■ **What needs to be done**: Give back every record below in full and exactly, but without a single image.

Dataset entries
......

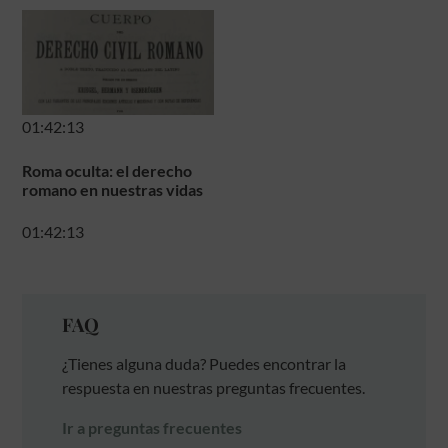
01:42:13
Roma oculta: el derecho
romano en nuestras vidas
01:42:13
FAQ
¿Tienes alguna duda? Puedes encontrar la
respuesta en nuestras preguntas frecuentes.
Ir a preguntas frecuentes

......

■ **Exercise answer**:
01:42:13
Roma oculta: el derecho
romano en nuestras vidas
01:42:13
FAQ
¿Tienes alguna duda? Puedes encontrar la
respuesta en nuestras preguntas frecuentes.
Ir a preguntas frecuentes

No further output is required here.